[[ Data for this task, beginning ]]
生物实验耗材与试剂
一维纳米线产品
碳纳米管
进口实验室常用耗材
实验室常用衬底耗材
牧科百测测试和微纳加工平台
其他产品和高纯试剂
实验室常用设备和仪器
[[ Data for this task, end ]]
Please write out every line of the data exactly.

生物实验耗材与试剂
一维纳米线产品
碳纳米管
进口实验室常用耗材
实验室常用衬底耗材
牧科百测测试和微纳加工平台
其他产品和高纯试剂
实验室常用设备和仪器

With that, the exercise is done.